Python: how to determine if a list of words exist in a string

This function was found by Peter Gibson (below) to be the most performant of the answers here. It is good for datasets one may hold in memory (because it creates a list of words from the string to be searched and then a set of those words):

def words_in_string(word_list, a_string):
    return set(word_list).intersection(a_string.split())

Usage:

my_word_list = ['one', 'two', 'three']
a_string = 'one two three'
if words_in_string(my_word_list, a_string):
    print('One or more words found!')

Which prints One or words found! to stdout.

It does return the actual words found:

for word in words_in_string(my_word_list, a_string):
    print(word)

Prints out:

three
two
one

For data so large you can't hold it in memory, the solution given in this answer would be very performant.


To satisfy my own curiosity, I've timed the posted solutions. Here are the results:

TESTING: words_in_str_peter_gibson          0.207071995735
TESTING: words_in_str_devnull               0.55300579071
TESTING: words_in_str_perreal               0.159866499901
TESTING: words_in_str_mie                   Test #1 invalid result: None
TESTING: words_in_str_adsmith               0.11831510067
TESTING: words_in_str_gnibbler              0.175446796417
TESTING: words_in_string_aaron_hall         0.0834425926208
TESTING: words_in_string_aaron_hall2        0.0266295194626
TESTING: words_in_str_john_pirie            <does not complete>

Interestingly @AaronHall's solution

def words_in_string(word_list, a_string):
    return set(a_list).intersection(a_string.split())

which is the fastest, is also one of the shortest! Note it doesn't handle punctuation next to words, but it's not clear from the question whether that is a requirement. This solution was also suggested by @MIE and @user3.

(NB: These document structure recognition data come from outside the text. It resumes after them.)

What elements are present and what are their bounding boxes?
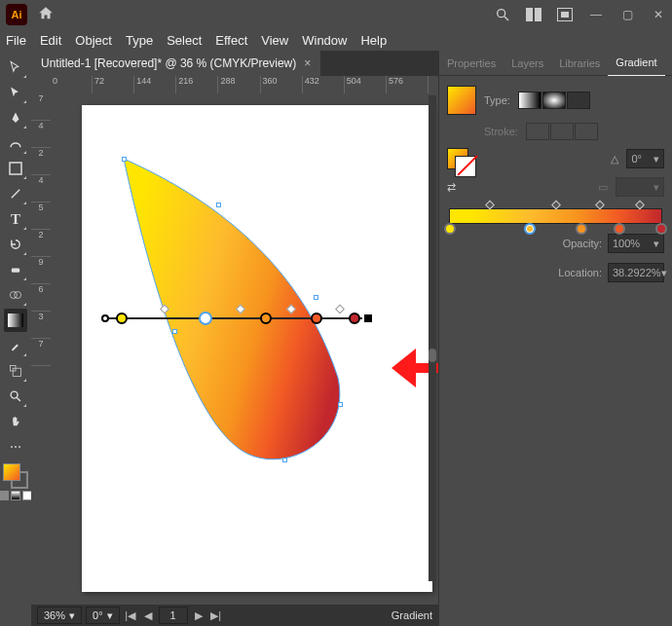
stroke-within-button xyxy=(526,123,549,140)
zoom-tool[interactable] xyxy=(4,385,27,408)
fill-stroke-swatch[interactable] xyxy=(3,463,28,489)
next-artboard-button[interactable]: ▶ xyxy=(192,609,205,622)
maximize-button[interactable]: ▢ xyxy=(614,5,641,24)
menu-bar: File Edit Object Type Select Effect View… xyxy=(0,29,672,51)
screenmode-icon[interactable] xyxy=(551,5,579,24)
arrange-icon[interactable] xyxy=(520,5,547,24)
gradient-stop[interactable] xyxy=(116,313,128,324)
slider-stop[interactable] xyxy=(576,223,587,235)
slider-midpoint[interactable] xyxy=(635,201,645,210)
slider-stop[interactable] xyxy=(444,223,456,235)
menu-file[interactable]: File xyxy=(6,33,26,48)
svg-point-8 xyxy=(10,292,17,299)
svg-point-0 xyxy=(498,10,505,18)
eyedropper-tool[interactable] xyxy=(4,334,27,357)
gradient-stop-selected[interactable] xyxy=(199,312,212,325)
menu-effect[interactable]: Effect xyxy=(215,33,247,48)
close-button[interactable]: ✕ xyxy=(645,5,672,24)
minimize-button[interactable]: — xyxy=(582,5,610,24)
slider-stop[interactable] xyxy=(614,223,625,235)
panel-menu-icon[interactable]: ≡ xyxy=(665,57,672,69)
gradient-slider[interactable] xyxy=(449,208,662,224)
canvas[interactable]: 072144216288360432504576 7 4 2 4 5 2 9 6… xyxy=(31,76,438,605)
scrollbar-thumb[interactable] xyxy=(429,349,436,362)
slider-stop[interactable] xyxy=(655,223,667,235)
edit-toolbar[interactable]: ⋯ xyxy=(4,435,27,459)
type-label: Type: xyxy=(484,94,510,106)
doc-tab-strip: Untitled-1 [Recovered]* @ 36 % (CMYK/Pre… xyxy=(31,51,438,76)
stroke-swatch-none[interactable] xyxy=(455,156,476,177)
gradient-stop[interactable] xyxy=(260,313,272,324)
anchor-point[interactable] xyxy=(216,203,221,207)
menu-window[interactable]: Window xyxy=(302,33,347,48)
gradient-mode[interactable] xyxy=(11,491,20,500)
radial-gradient-button[interactable] xyxy=(542,92,566,109)
opacity-input[interactable]: 100%▾ xyxy=(608,234,664,253)
first-artboard-button[interactable]: |◀ xyxy=(124,609,137,622)
svg-rect-5 xyxy=(561,12,569,18)
slider-midpoint[interactable] xyxy=(551,201,561,210)
tab-gradient[interactable]: Gradient xyxy=(608,51,664,76)
anchor-point[interactable] xyxy=(282,458,287,462)
menu-help[interactable]: Help xyxy=(360,33,387,48)
last-artboard-button[interactable]: ▶| xyxy=(209,609,223,622)
location-input[interactable]: 38.2922%▾ xyxy=(608,263,664,282)
tab-layers[interactable]: Layers xyxy=(504,51,551,76)
pen-tool[interactable] xyxy=(4,106,27,129)
scale-tool[interactable] xyxy=(4,359,27,383)
menu-object[interactable]: Object xyxy=(75,33,112,48)
current-tool-label: Gradient xyxy=(392,609,432,621)
anchor-point[interactable] xyxy=(314,295,318,300)
reverse-gradient-icon[interactable]: ⇄ xyxy=(447,181,456,194)
tab-libraries[interactable]: Libraries xyxy=(551,51,608,76)
gradient-preview[interactable] xyxy=(447,86,476,115)
type-tool[interactable]: T xyxy=(4,207,27,231)
color-mode[interactable] xyxy=(0,491,9,500)
vertical-scrollbar[interactable] xyxy=(429,95,436,581)
tab-properties[interactable]: Properties xyxy=(439,51,504,76)
stroke-label: Stroke: xyxy=(484,126,518,137)
hand-tool[interactable] xyxy=(4,410,27,433)
artboard-index[interactable]: 1 xyxy=(159,607,188,624)
shape-builder-tool[interactable] xyxy=(4,283,27,307)
home-icon[interactable] xyxy=(37,5,55,25)
close-tab-icon[interactable]: × xyxy=(304,56,311,70)
rotate-combo[interactable]: 0°▾ xyxy=(86,607,120,624)
svg-point-9 xyxy=(15,292,21,299)
gradient-end-handle[interactable] xyxy=(364,314,372,322)
aspect-icon: ▭ xyxy=(598,181,608,194)
gradient-stop[interactable] xyxy=(349,313,360,324)
rectangle-tool[interactable] xyxy=(4,157,27,180)
menu-select[interactable]: Select xyxy=(167,33,202,48)
chevron-down-icon: ▾ xyxy=(69,609,75,622)
gradient-stop[interactable] xyxy=(311,313,322,324)
anchor-point[interactable] xyxy=(172,329,177,334)
freeform-gradient-button[interactable] xyxy=(567,92,590,109)
location-label: Location: xyxy=(558,267,602,278)
linear-gradient-button[interactable] xyxy=(518,92,541,109)
menu-edit[interactable]: Edit xyxy=(40,33,61,48)
menu-type[interactable]: Type xyxy=(126,33,153,48)
curvature-tool[interactable] xyxy=(4,131,27,155)
anchor-point[interactable] xyxy=(338,402,343,407)
zoom-combo[interactable]: 36%▾ xyxy=(37,607,82,624)
menu-view[interactable]: View xyxy=(261,33,288,48)
slider-midpoint[interactable] xyxy=(485,201,495,210)
doc-tab[interactable]: Untitled-1 [Recovered]* @ 36 % (CMYK/Pre… xyxy=(31,51,320,76)
prev-artboard-button[interactable]: ◀ xyxy=(141,609,155,622)
gradient-origin-handle[interactable] xyxy=(101,314,109,322)
ruler-vertical: 7 4 2 4 5 2 9 6 3 7 xyxy=(31,93,51,585)
slider-midpoint[interactable] xyxy=(595,201,605,210)
slider-stop-selected[interactable] xyxy=(524,223,536,235)
selection-tool[interactable] xyxy=(4,55,27,79)
ruler-horizontal: 072144216288360432504576 xyxy=(51,76,429,93)
rotate-tool[interactable] xyxy=(4,233,27,256)
eraser-tool[interactable] xyxy=(4,258,27,281)
angle-input[interactable]: 0°▾ xyxy=(626,149,664,168)
direct-selection-tool[interactable] xyxy=(4,81,27,104)
search-icon[interactable] xyxy=(489,5,516,24)
anchor-point[interactable] xyxy=(122,157,127,162)
brush-tool[interactable] xyxy=(4,182,27,205)
gradient-tool[interactable] xyxy=(4,309,27,332)
chevron-down-icon: ▾ xyxy=(653,181,659,194)
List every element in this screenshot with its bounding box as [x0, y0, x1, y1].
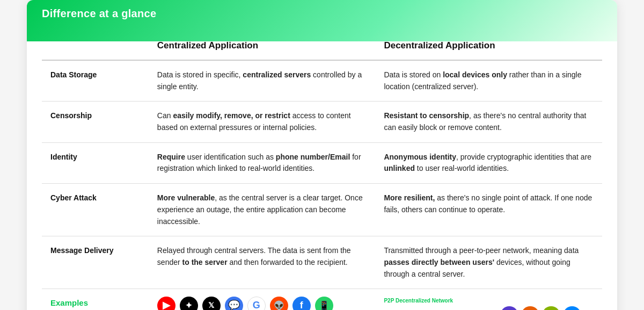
row-category: Data Storage [42, 60, 149, 102]
openai-icon: ✦ [180, 297, 198, 310]
google-icon: G [247, 297, 266, 310]
row-category: Censorship [42, 102, 149, 142]
page-title: Difference at a glance [42, 8, 156, 19]
facebook-icon: f [292, 297, 311, 310]
bluesky-icon: 🦋 [563, 306, 581, 310]
row-centralized: Can easily modify, remove, or restrict a… [149, 102, 376, 142]
row-decentralized: More resilient, as there's no single poi… [375, 184, 602, 236]
misskey-icon: Mi [542, 306, 560, 310]
x-twitter-icon: 𝕏 [202, 297, 221, 310]
p2p-icons-row: tu ⚡ ◈ ✖ 🌿 / 🐘 📷 Mi 🦋 Fediverse Network [384, 306, 594, 310]
row-category: Identity [42, 142, 149, 183]
mastodon-icon: 🐘 [500, 306, 518, 310]
centralized-icons-row: ▶ ✦ 𝕏 💬 G 👽 f 📱 [157, 297, 367, 310]
row-category: Cyber Attack [42, 184, 149, 236]
decentralized-examples: P2P Decentralized Network tu ⚡ ◈ ✖ 🌿 / 🐘… [375, 289, 602, 310]
examples-row: Examples ▶ ✦ 𝕏 💬 G 👽 f 📱 P2P Decentraliz… [42, 289, 602, 310]
pixelfed-icon: 📷 [521, 306, 539, 310]
examples-label: Examples [42, 289, 149, 310]
row-decentralized: Data is stored on local devices only rat… [375, 60, 602, 102]
main-card: Difference at a glance Centralized Appli… [27, 0, 617, 310]
fediverse-group: 🐘 📷 Mi 🦋 Fediverse Network [500, 306, 581, 310]
row-decentralized: Transmitted through a peer-to-peer netwo… [375, 236, 602, 289]
p2p-label: P2P Decentralized Network [384, 297, 594, 305]
table-row: Data StorageData is stored in specific, … [42, 60, 602, 102]
row-decentralized: Anonymous identity, provide cryptographi… [375, 142, 602, 183]
row-centralized: Relayed through central servers. The dat… [149, 236, 376, 289]
decentralized-icons-wrapper: P2P Decentralized Network tu ⚡ ◈ ✖ 🌿 / 🐘… [384, 297, 594, 310]
table-row: Cyber AttackMore vulnerable, as the cent… [42, 184, 602, 236]
row-centralized: Require user identification such as phon… [149, 142, 376, 183]
comparison-table: Centralized Application Decentralized Ap… [42, 31, 602, 310]
table-row: IdentityRequire user identification such… [42, 142, 602, 183]
youtube-icon: ▶ [157, 297, 175, 310]
p2p-group: P2P Decentralized Network tu ⚡ ◈ ✖ 🌿 / 🐘… [384, 297, 594, 310]
row-centralized: More vulnerable, as the central server i… [149, 184, 376, 236]
centralized-examples: ▶ ✦ 𝕏 💬 G 👽 f 📱 [149, 289, 376, 310]
row-decentralized: Resistant to censorship, as there's no c… [375, 102, 602, 142]
fediverse-icons-row: 🐘 📷 Mi 🦋 [500, 306, 581, 310]
reddit-icon: 👽 [270, 297, 288, 310]
table-container: Centralized Application Decentralized Ap… [27, 31, 617, 310]
table-row: CensorshipCan easily modify, remove, or … [42, 102, 602, 142]
signal-icon: 💬 [225, 297, 243, 310]
header-section: Difference at a glance [27, 0, 617, 41]
row-centralized: Data is stored in specific, centralized … [149, 60, 376, 102]
table-row: Message DeliveryRelayed through central … [42, 236, 602, 289]
row-category: Message Delivery [42, 236, 149, 289]
whatsapp-icon: 📱 [315, 297, 333, 310]
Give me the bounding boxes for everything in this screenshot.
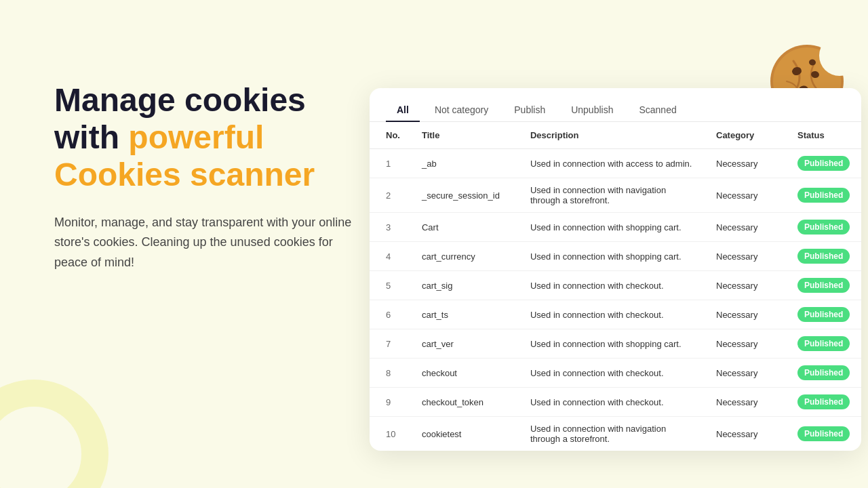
status-badge: Published: [797, 249, 850, 264]
cell-description: Used in connection with checkout.: [519, 271, 705, 300]
left-panel: Manage cookies with powerful Cookies sca…: [54, 81, 366, 273]
cell-status: Published: [787, 149, 861, 178]
cell-status: Published: [787, 242, 861, 271]
col-header-description: Description: [519, 122, 705, 149]
cell-category: Necessary: [705, 329, 787, 359]
cell-title: checkout: [411, 359, 519, 388]
cookies-table: No. Title Description Category Status 1 …: [370, 122, 861, 451]
table-row: 6 cart_ts Used in connection with checko…: [370, 300, 861, 329]
cell-category: Necessary: [705, 242, 787, 271]
cell-no: 10: [370, 417, 411, 451]
cell-category: Necessary: [705, 271, 787, 300]
cell-no: 9: [370, 388, 411, 417]
cell-description: Used in connection with checkout.: [519, 300, 705, 329]
cell-category: Necessary: [705, 300, 787, 329]
cell-category: Necessary: [705, 417, 787, 451]
cell-title: cart_sig: [411, 271, 519, 300]
tab-not-category[interactable]: Not category: [424, 99, 499, 122]
cell-title: cart_ver: [411, 329, 519, 359]
cell-no: 5: [370, 271, 411, 300]
cell-status: Published: [787, 388, 861, 417]
cell-title: cart_currency: [411, 242, 519, 271]
table-panel: All Not category Publish Unpublish Scann…: [370, 88, 861, 451]
cell-status: Published: [787, 213, 861, 242]
headline-highlight: powerful: [128, 119, 264, 155]
headline-line1: Manage cookies: [54, 82, 306, 118]
cell-no: 1: [370, 149, 411, 178]
cell-title: cookietest: [411, 417, 519, 451]
cell-no: 8: [370, 359, 411, 388]
table-row: 4 cart_currency Used in connection with …: [370, 242, 861, 271]
cell-status: Published: [787, 271, 861, 300]
table-row: 5 cart_sig Used in connection with check…: [370, 271, 861, 300]
cell-status: Published: [787, 329, 861, 359]
subtext: Monitor, manage, and stay transparent wi…: [54, 213, 366, 273]
cell-no: 6: [370, 300, 411, 329]
col-header-category: Category: [705, 122, 787, 149]
cell-status: Published: [787, 359, 861, 388]
cell-title: checkout_token: [411, 388, 519, 417]
cell-description: Used in connection with checkout.: [519, 388, 705, 417]
col-header-title: Title: [411, 122, 519, 149]
tab-unpublish[interactable]: Unpublish: [560, 99, 624, 122]
status-badge: Published: [797, 336, 850, 351]
cell-description: Used in connection with navigation throu…: [519, 417, 705, 451]
cell-description: Used in connection with access to admin.: [519, 149, 705, 178]
cell-no: 2: [370, 178, 411, 213]
cell-status: Published: [787, 417, 861, 451]
table-row: 3 Cart Used in connection with shopping …: [370, 213, 861, 242]
status-badge: Published: [797, 394, 850, 409]
main-headline: Manage cookies with powerful Cookies sca…: [54, 81, 366, 194]
table-row: 7 cart_ver Used in connection with shopp…: [370, 329, 861, 359]
tab-publish[interactable]: Publish: [503, 99, 556, 122]
cell-no: 3: [370, 213, 411, 242]
table-header-row: No. Title Description Category Status: [370, 122, 861, 149]
cell-category: Necessary: [705, 149, 787, 178]
cell-title: _ab: [411, 149, 519, 178]
cell-status: Published: [787, 300, 861, 329]
col-header-no: No.: [370, 122, 411, 149]
status-badge: Published: [797, 156, 850, 171]
status-badge: Published: [797, 220, 850, 235]
table-row: 9 checkout_token Used in connection with…: [370, 388, 861, 417]
cell-category: Necessary: [705, 178, 787, 213]
tab-scanned[interactable]: Scanned: [628, 99, 687, 122]
status-badge: Published: [797, 188, 850, 203]
table-row: 8 checkout Used in connection with check…: [370, 359, 861, 388]
cell-title: Cart: [411, 213, 519, 242]
headline-line3: Cookies scanner: [54, 157, 315, 192]
cell-no: 4: [370, 242, 411, 271]
table-row: 2 _secure_session_id Used in connection …: [370, 178, 861, 213]
cell-description: Used in connection with shopping cart.: [519, 329, 705, 359]
col-header-status: Status: [787, 122, 861, 149]
cell-description: Used in connection with checkout.: [519, 359, 705, 388]
status-badge: Published: [797, 278, 850, 293]
cell-description: Used in connection with shopping cart.: [519, 213, 705, 242]
decorative-arc: [0, 380, 108, 488]
status-badge: Published: [797, 426, 850, 441]
tab-all[interactable]: All: [386, 99, 420, 122]
cell-status: Published: [787, 178, 861, 213]
cell-description: Used in connection with shopping cart.: [519, 242, 705, 271]
cell-description: Used in connection with navigation throu…: [519, 178, 705, 213]
cell-title: _secure_session_id: [411, 178, 519, 213]
cell-no: 7: [370, 329, 411, 359]
status-badge: Published: [797, 365, 850, 380]
headline-part2: with: [54, 119, 128, 155]
status-badge: Published: [797, 307, 850, 322]
cell-category: Necessary: [705, 388, 787, 417]
cell-title: cart_ts: [411, 300, 519, 329]
table-row: 1 _ab Used in connection with access to …: [370, 149, 861, 178]
tab-bar: All Not category Publish Unpublish Scann…: [370, 88, 861, 122]
table-row: 10 cookietest Used in connection with na…: [370, 417, 861, 451]
cell-category: Necessary: [705, 359, 787, 388]
cell-category: Necessary: [705, 213, 787, 242]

I didn't look very long at why two of the solutions did not work. Apologies if this is my mistake. Here is the code for the tests, comments & corrections are welcome

from __future__ import print_function
import re
import string
import random
words = ['one', 'two', 'three', 'four', 'five', 'six', 'seven', 'eight', 'nine', 'ten']

def random_words(length):
    letters = ''.join(set(string.ascii_lowercase) - set(''.join(words))) + ' '
    return ''.join(random.choice(letters) for i in range(int(length)))

LENGTH = 400000
RANDOM_STR = random_words(LENGTH/100) * 100
TESTS = (
    (RANDOM_STR + ' one two three', (
        ['one', 'two', 'three'],
        set(['one', 'two', 'three']),
        False,
        [True] * 3 + [False] * 7,
        {'one': True, 'two': True, 'three': True, 'four': False, 'five': False, 'six': False,
            'seven': False, 'eight': False, 'nine': False, 'ten':False}
        )),

    (RANDOM_STR + ' one two three four five six seven eight nine ten', (
        ['one', 'two', 'three', 'four', 'five', 'six', 'seven', 'eight', 'nine', 'ten'],
        set(['one', 'two', 'three', 'four', 'five', 'six', 'seven', 'eight', 'nine', 'ten']),
        True,
        [True] * 10,
        {'one': True, 'two': True, 'three': True, 'four': True, 'five': True, 'six': True,
            'seven': True, 'eight': True, 'nine': True, 'ten':True}
        )),

    ('one two three ' + RANDOM_STR, (
        ['one', 'two', 'three'],
        set(['one', 'two', 'three']),
        False,
        [True] * 3 + [False] * 7,
        {'one': True, 'two': True, 'three': True, 'four': False, 'five': False, 'six': False,
            'seven': False, 'eight': False, 'nine': False, 'ten':False}
        )),

    (RANDOM_STR, (
        [],
        set(),
        False,
        [False] * 10,
        {'one': False, 'two': False, 'three': False, 'four': False, 'five': False, 'six': False,
            'seven': False, 'eight': False, 'nine': False, 'ten':False}
        )),

    (RANDOM_STR + ' one two three ' + RANDOM_STR, (
        ['one', 'two', 'three'],
        set(['one', 'two', 'three']),
        False,
        [True] * 3 + [False] * 7,
        {'one': True, 'two': True, 'three': True, 'four': False, 'five': False, 'six': False,
            'seven': False, 'eight': False, 'nine': False, 'ten':False}
        )),

    ('one ' + RANDOM_STR + ' two ' + RANDOM_STR + ' three', (
        ['one', 'two', 'three'],
        set(['one', 'two', 'three']),
        False,
        [True] * 3 + [False] * 7,
        {'one': True, 'two': True, 'three': True, 'four': False, 'five': False, 'six': False,
            'seven': False, 'eight': False, 'nine': False, 'ten':False}
        )),

    ('one ' + RANDOM_STR + ' two ' + RANDOM_STR + ' threesome', (
        ['one', 'two'],
        set(['one', 'two']),
        False,
        [True] * 2 + [False] * 8,
        {'one': True, 'two': True, 'three': False, 'four': False, 'five': False, 'six': False,
            'seven': False, 'eight': False, 'nine': False, 'ten':False}
        )),

    )

def words_in_str_peter_gibson(words, s):
    words = words[:]
    found = []
    for match in re.finditer('\w+', s):
        word = match.group()
        if word in words:
            found.append(word)
            words.remove(word)
            if len(words) == 0: break
    return found

def words_in_str_devnull(word_list, inp_str1):
    return dict((word, bool(re.search(r'\b{}\b'.format(re.escape(word)), inp_str1))) for word in word_list)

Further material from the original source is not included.